_DESCRIPTION OF THE TASK_. With the pictures omitted, print exactly the lines below, from the one containing "Image resolution: width=960, height=969." through the one containing "Newsletter (1011, 94)", and nothing else.

_SUPPLIED DATA_.
....
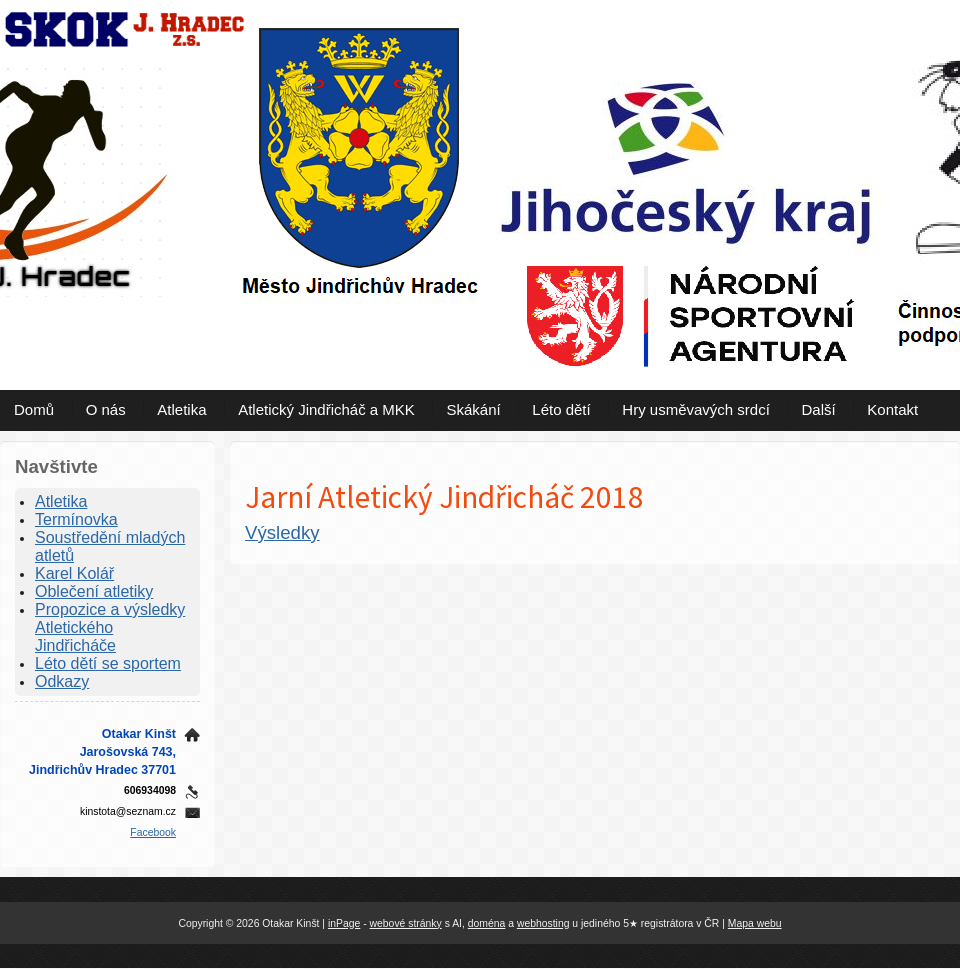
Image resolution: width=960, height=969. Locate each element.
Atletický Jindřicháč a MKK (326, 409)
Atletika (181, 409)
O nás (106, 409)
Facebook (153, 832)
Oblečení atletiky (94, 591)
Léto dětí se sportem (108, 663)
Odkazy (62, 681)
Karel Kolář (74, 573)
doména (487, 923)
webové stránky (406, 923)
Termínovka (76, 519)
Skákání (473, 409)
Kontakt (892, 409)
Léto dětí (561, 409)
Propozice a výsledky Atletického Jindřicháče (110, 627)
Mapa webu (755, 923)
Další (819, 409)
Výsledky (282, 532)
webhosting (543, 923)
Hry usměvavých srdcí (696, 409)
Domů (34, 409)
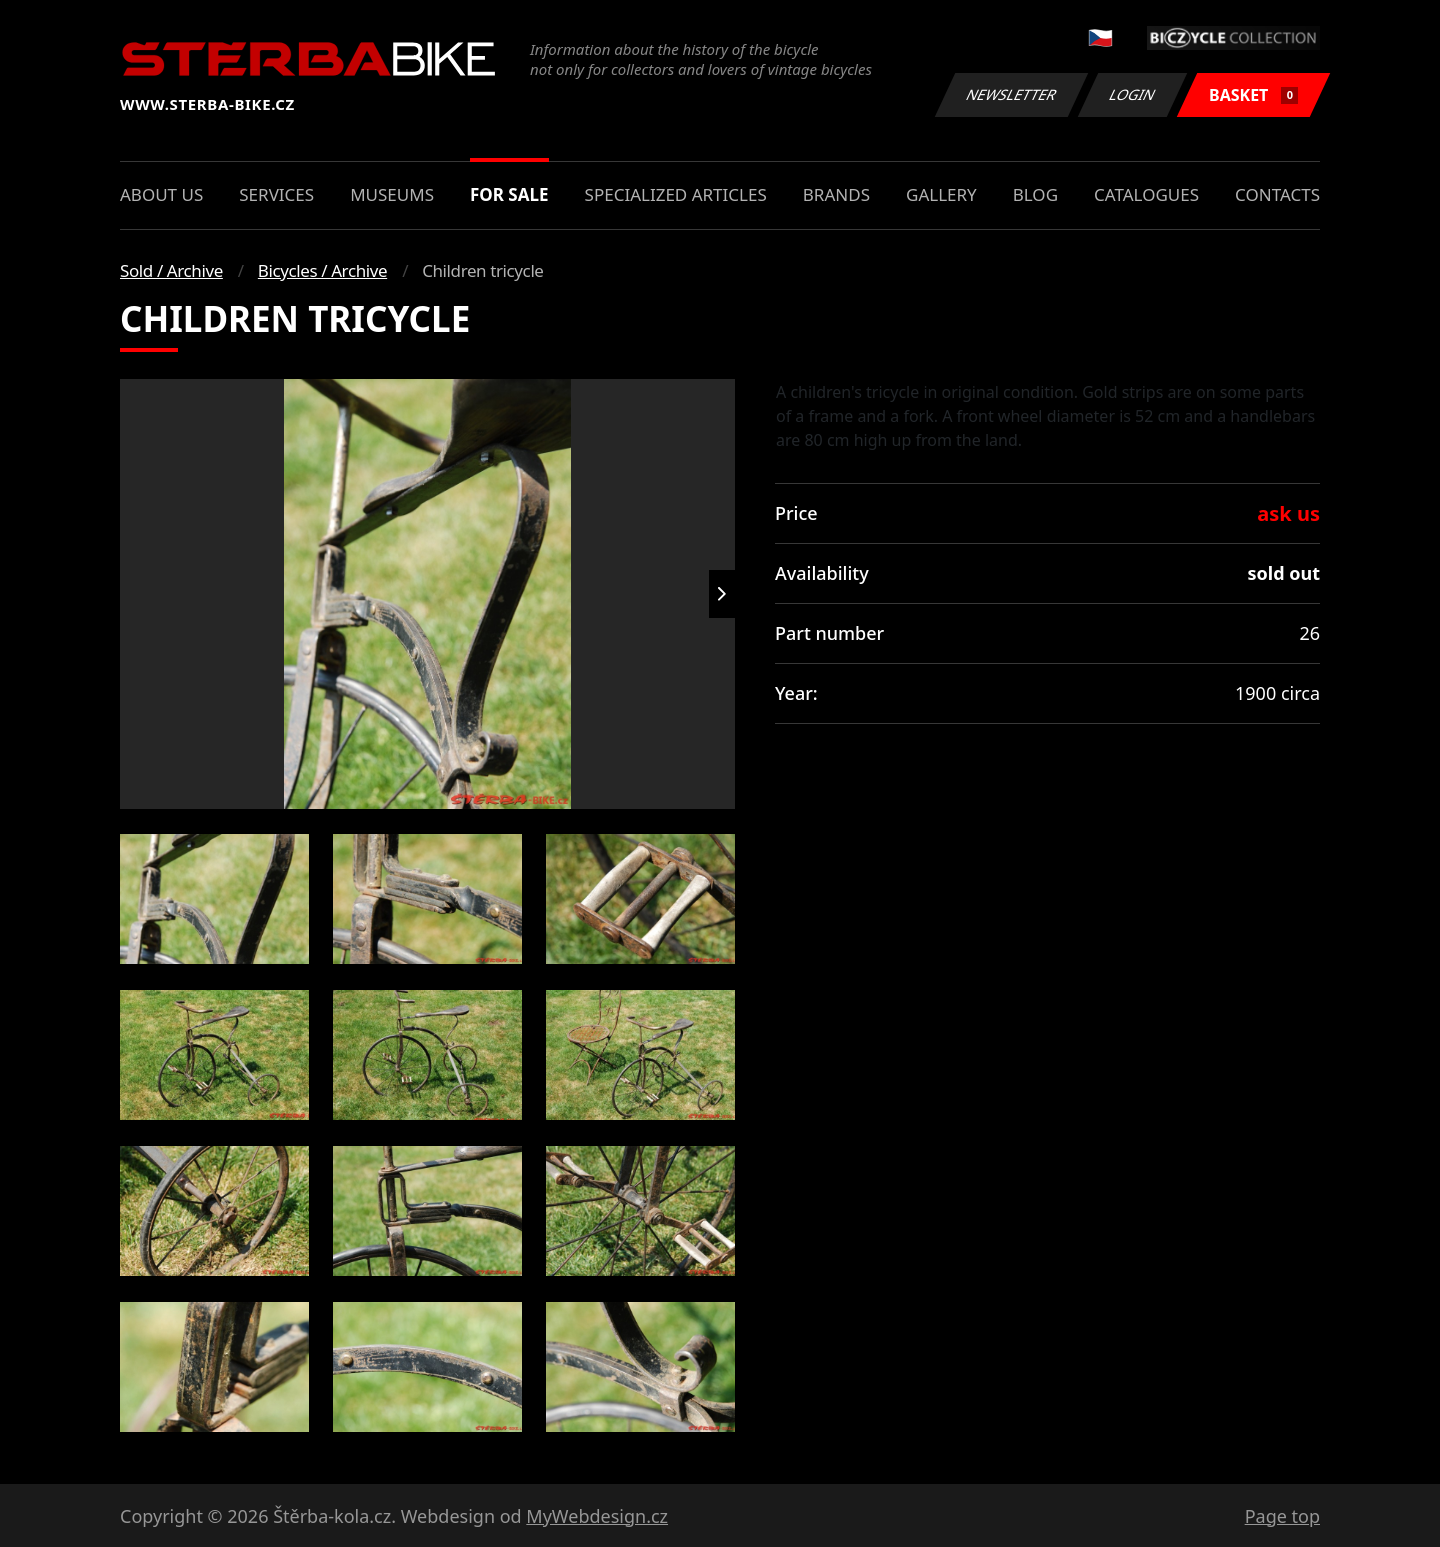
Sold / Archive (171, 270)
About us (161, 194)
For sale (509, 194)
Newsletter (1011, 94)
....
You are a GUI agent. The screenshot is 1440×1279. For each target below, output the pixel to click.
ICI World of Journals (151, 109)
....
_RESPONSE TO THE EXERCISE_.
Image resolution: width=960, height=969. Locate each element.
Atletický Jindřicháč a MKK (326, 409)
Atletika (181, 409)
O nás (106, 409)
Facebook (153, 832)
Oblečení atletiky (94, 591)
Léto dětí se sportem (108, 663)
Odkazy (62, 681)
Karel Kolář (74, 573)
doména (487, 923)
webové stránky (406, 923)
Termínovka (76, 519)
Skákání (473, 409)
Kontakt (892, 409)
Léto dětí (561, 409)
Propozice a výsledky Atletického Jindřicháče (110, 627)
Mapa webu (755, 923)
Další (819, 409)
Výsledky (282, 532)
webhosting (543, 923)
Hry usměvavých srdcí (696, 409)
Domů (34, 409)
Sold / Archive (171, 270)
About us (161, 194)
For sale (509, 194)
Newsletter (1011, 94)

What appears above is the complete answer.